Nigeria: As Boko Haram strikes get worse, the military destroys towns

Amnesty International said today that the Nigerian military has burned down and forced people to leave whole villages in response to a recent rise in attacks by the armed group Boko Haram. The report is based on interviews with affected farmers in Borno State and analysis of satellite data.

The military also arrested six men from the relocated towns for no reason. This is another example of the abuses that Amnesty International has seen during the country’s ten-year armed war in the northeast. Before they were freed on January 30, 2020, the guys were kept from talking to each other for almost a month and were treated badly.
“These blatant acts of destroying whole villages, destroying civilian homes, and forcing people to leave their homes without a good military reason should be looked into as possible war crimes,” said Osai Ojigho, Director of Amnesty International Nigeria.

These bold acts of setting whole towns on fire, burning civilian homes on purpose, and forcing people to leave their homes without a good military reason should be looked into as possible war crimes.

Osai Ojigho, who is in charge of Amnesty International Nigeria,
“They use the same brutal methods that the Nigerian military has used against civilians for a long time.” Forces that are said to be guilty for these kinds of violations must be stopped right away and punished.

Not allowed methods

Since December 2019, Boko Haram has been attacking more in northeastern Nigeria. They mostly target the main road that connects Maiduguri to Damaturu, which is the center of both Borno and Yobe States. A recent trip by Amnesty International to Borno State for study shows that the Nigerian military has used illegal methods to respond to the attacks, which have hurt people very badly and may even be war crimes.

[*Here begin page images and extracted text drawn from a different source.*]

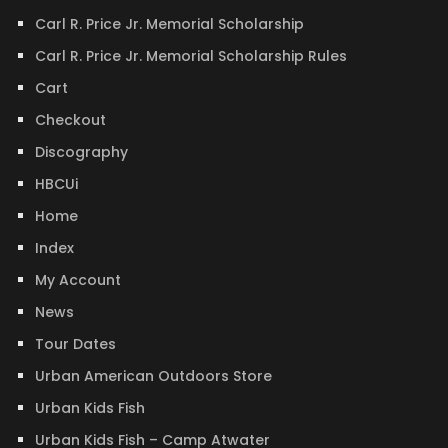
Carl R. Price Jr. Memorial Scholarship
Carl R. Price Jr. Memorial Scholarship Rules
Cart
Checkout
Discography
HBCUi
Home
Index
My Account
News
Tour Dates
Urban American Outdoors Store
Urban Kids Fish
Urban Kids Fish – Camp Atwater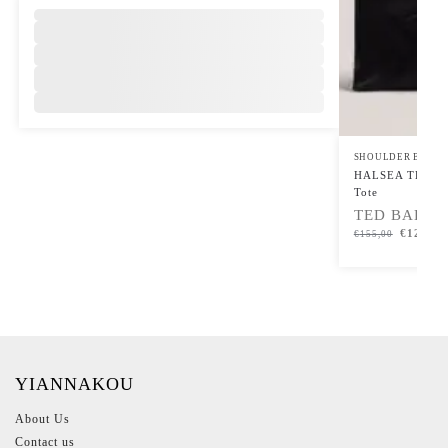
,
SHOULDER BAGS
,
HALSEA TB Scri
Tote
TED BAKER
€
124,00
€
155,00
YIANNAKOU
About Us
Contact us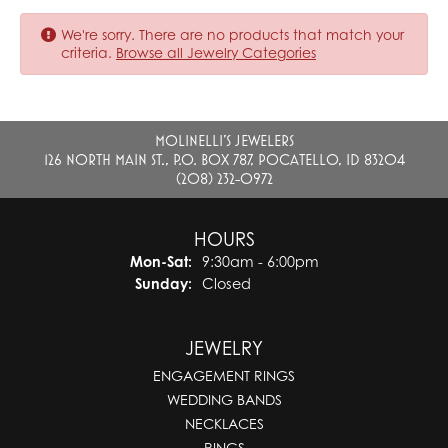
We're sorry. There are no products that match your
criteria.
Browse all Jewelry Categories
MOLINELLI'S JEWELERS
126 NORTH MAIN ST., P.O. BOX 787, POCATELLO, ID 83204
(208) 232-0972
HOURS
Monday - Saturday:
Mon-Sat:
9:30am - 6:00pm
Sunday:
Closed
JEWELRY
ENGAGEMENT RINGS
WEDDING BANDS
NECKLACES
RINGS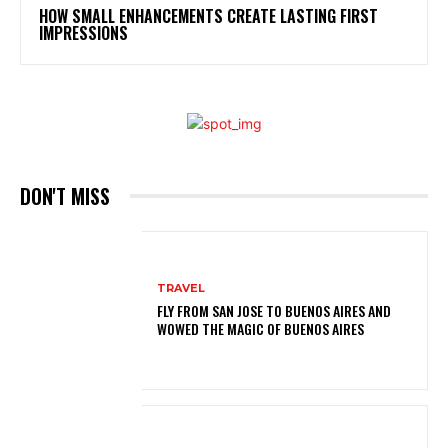
HOW SMALL ENHANCEMENTS CREATE LASTING FIRST
IMPRESSIONS
DON'T MISS
TRAVEL
FLY FROM SAN JOSE TO BUENOS AIRES AND
WOWED THE MAGIC OF BUENOS AIRES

Twelve women and men from three towns near the Maiduguri-Damaturu road, between Jakana and Mainok in Borno State, were interviewed by Amnesty International on January 3 and 4, 2020. They had been forced to leave their homes. The group also looked at fire data from remote satellite sensing, which shows that there were several big fires in that area on and around January 3. Almost every building in Bukarti, Ngariri, and Matiri was destroyed, as seen from space. The pictures also show signs of fire in towns nearby.

Amnesty International heard from many people in Bukarti that a lot of Nigerian soldiers arrived in the late morning of Friday, January 3, 2013. People who were there said that troops went from house to house and into the fields nearby and made everyone meet under a tree and by a graveyard between Bukarti and the main road. Soldiers also grouped up people from Matiri, which is close by, and brought them to the same place.

Villages set on fire

Around 3 p.m. on January 3, forces told everyone to walk to the main road, where they were made to get on big trucks. Witnesses said that some of the forces went back to Bukarti while they were being put into the trucks. After that, the onlookers saw their village on fire.

“Our homes caught fire,” a woman from Bukarti who was about 70 years old said. “Everyone began to cry.”

“We saw our homes catch fire.” We all began to cry.

A woman from Bukarti who is about 70 years old.
After that, the trucks took more than 400 women, men, and children from Bukarti and Matiri to an IDP camp close to Maiduguri.

Three people who live in Ngariri say that troops went to their town the next day, on January 4, which is across the main road from Bukarti. Soldiers rounded up mostly older women and men—younger adults had already run away to nearby farms—and pushed them onto a truck that took them to Maiduguri. Then Ngariri was destroyed.

Amnesty International heard from people who went back to check on Bukarti and Ngariri that everything had been set on fire. Satellite images show that both towns were burned down in early January.

Amnesty International talked to witnesses who said they lost everything because they couldn’t bring their things with them. This included their homes, jewelry, clothes, and, worst of all, the crops they had saved after the harvest.

“We lost everything we worked for, and some of our animals died,” a farmer in his 60s said. “I had saved enough food for a year. I would have sold it to buy my family clothes and other things.”

“Even our food was burned—it would have fed my family for two years,” said a 30-year-old man who came back after weeks to see the damage. “Our clothes, food, crops, and kettles.” Even the cart we used to get water. The only things left are the metal plates; everything else is burned.

It is a war crime to order the people who lived in these towns to leave when their safety or important military reasons did not require it. After that, setting fire to their homes may also be a war crime.